Saved entries:
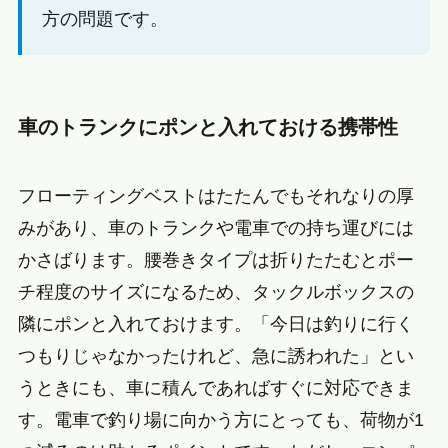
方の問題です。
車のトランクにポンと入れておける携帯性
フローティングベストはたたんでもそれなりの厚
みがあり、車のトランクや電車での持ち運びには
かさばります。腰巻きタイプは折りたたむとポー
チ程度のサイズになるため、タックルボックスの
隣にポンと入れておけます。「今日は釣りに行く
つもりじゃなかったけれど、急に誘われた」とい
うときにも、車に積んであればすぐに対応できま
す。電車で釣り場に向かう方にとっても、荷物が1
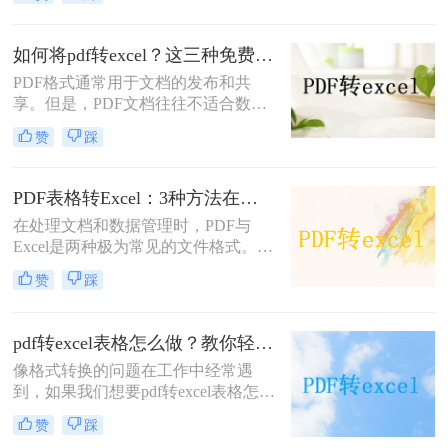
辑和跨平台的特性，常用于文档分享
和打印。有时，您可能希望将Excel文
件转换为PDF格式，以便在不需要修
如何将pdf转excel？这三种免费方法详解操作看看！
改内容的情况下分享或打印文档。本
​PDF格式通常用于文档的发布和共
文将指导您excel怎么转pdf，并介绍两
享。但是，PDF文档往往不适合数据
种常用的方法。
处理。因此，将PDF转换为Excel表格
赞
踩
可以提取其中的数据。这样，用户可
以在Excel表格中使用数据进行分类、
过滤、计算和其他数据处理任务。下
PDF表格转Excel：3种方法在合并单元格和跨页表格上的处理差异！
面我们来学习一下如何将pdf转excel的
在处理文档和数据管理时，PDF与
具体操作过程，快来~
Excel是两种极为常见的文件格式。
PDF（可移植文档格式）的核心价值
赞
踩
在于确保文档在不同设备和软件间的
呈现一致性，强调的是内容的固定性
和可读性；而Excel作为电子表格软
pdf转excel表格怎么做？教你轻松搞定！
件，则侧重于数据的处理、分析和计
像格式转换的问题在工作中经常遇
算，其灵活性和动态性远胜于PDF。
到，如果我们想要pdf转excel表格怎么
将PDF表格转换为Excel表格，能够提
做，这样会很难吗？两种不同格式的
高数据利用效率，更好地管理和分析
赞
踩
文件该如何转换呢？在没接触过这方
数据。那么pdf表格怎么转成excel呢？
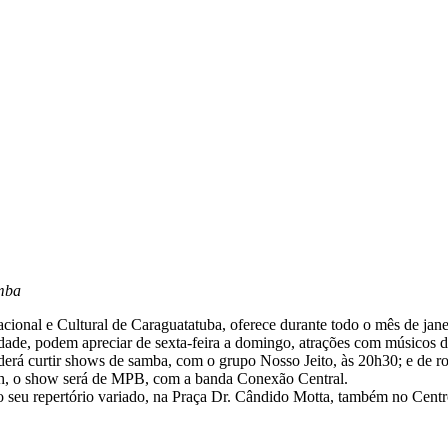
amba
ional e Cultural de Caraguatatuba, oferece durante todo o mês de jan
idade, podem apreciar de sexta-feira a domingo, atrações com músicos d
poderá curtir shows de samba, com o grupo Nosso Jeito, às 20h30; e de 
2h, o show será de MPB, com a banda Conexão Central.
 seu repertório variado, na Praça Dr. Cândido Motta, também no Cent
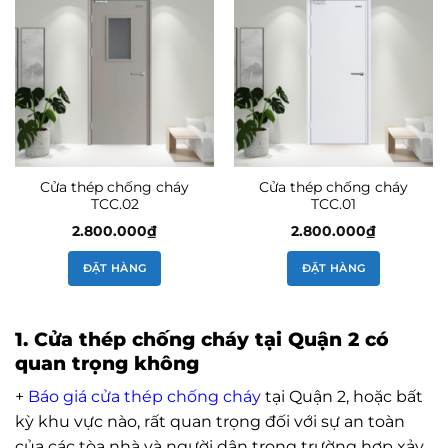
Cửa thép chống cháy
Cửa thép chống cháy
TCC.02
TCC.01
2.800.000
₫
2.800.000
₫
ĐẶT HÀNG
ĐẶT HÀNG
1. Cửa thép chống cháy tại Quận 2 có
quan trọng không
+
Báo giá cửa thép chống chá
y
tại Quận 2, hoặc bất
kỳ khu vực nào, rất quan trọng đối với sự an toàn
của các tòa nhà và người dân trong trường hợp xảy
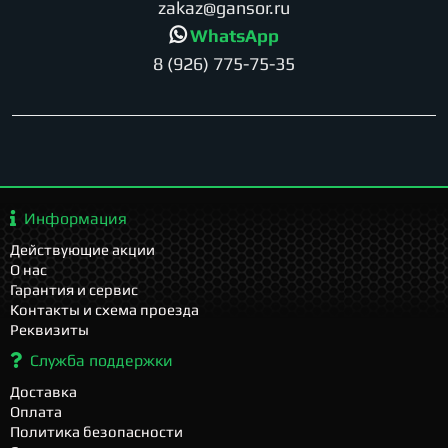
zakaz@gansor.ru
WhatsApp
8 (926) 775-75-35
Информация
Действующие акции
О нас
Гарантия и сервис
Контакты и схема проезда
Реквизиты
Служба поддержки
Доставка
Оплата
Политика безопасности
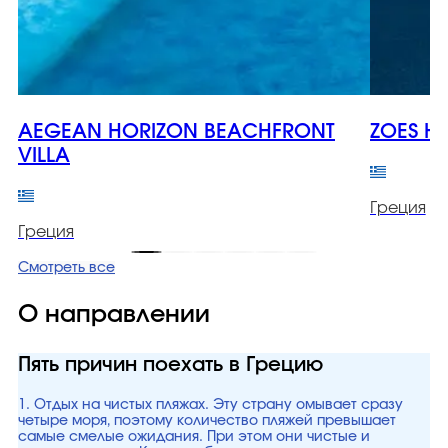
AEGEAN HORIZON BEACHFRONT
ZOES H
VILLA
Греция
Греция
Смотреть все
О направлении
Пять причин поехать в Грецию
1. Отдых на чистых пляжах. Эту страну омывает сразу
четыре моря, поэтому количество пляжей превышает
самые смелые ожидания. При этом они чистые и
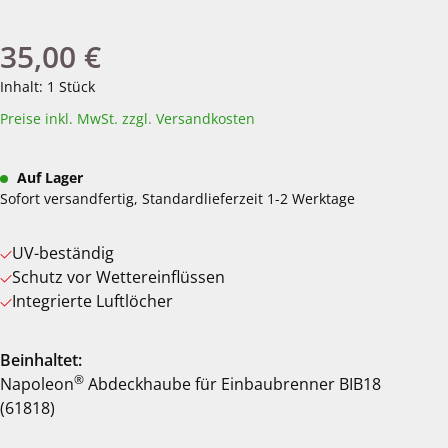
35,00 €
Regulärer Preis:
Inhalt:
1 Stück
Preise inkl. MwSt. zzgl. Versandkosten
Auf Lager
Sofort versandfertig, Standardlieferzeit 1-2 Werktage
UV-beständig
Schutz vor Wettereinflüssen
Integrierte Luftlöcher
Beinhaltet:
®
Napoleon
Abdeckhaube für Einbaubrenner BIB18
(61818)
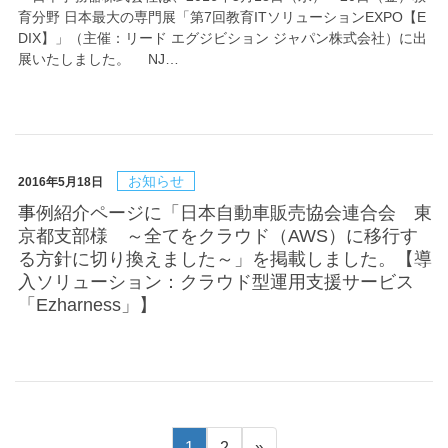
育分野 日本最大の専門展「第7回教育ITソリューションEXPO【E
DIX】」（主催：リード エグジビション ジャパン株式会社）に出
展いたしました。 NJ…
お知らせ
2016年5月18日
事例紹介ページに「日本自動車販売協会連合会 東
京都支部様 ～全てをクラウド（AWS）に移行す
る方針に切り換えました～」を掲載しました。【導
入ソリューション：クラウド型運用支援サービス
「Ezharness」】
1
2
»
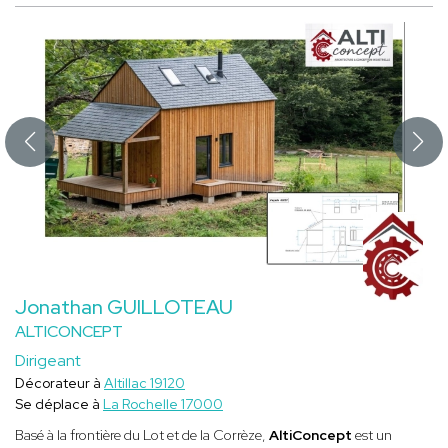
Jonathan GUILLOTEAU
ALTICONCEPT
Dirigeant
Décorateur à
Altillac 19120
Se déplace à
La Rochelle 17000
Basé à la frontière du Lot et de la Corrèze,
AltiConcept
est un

*Directions for this task*
Write out the line that contains "京都支部様 ～全てをクラウド（AWS）に移行す" and every line after it to the end of the data, exactly as they stand. Omit the pictures.

*Expected answer*
京都支部様 ～全てをクラウド（AWS）に移行す
る方針に切り換えました～」を掲載しました。【導
入ソリューション：クラウド型運用支援サービス
「Ezharness」】
1
2
»
Jonathan GUILLOTEAU
ALTICONCEPT
Dirigeant
Décorateur à
Altillac 19120
Se déplace à
La Rochelle 17000
Basé à la frontière du Lot et de la Corrèze,
AltiConcept
est un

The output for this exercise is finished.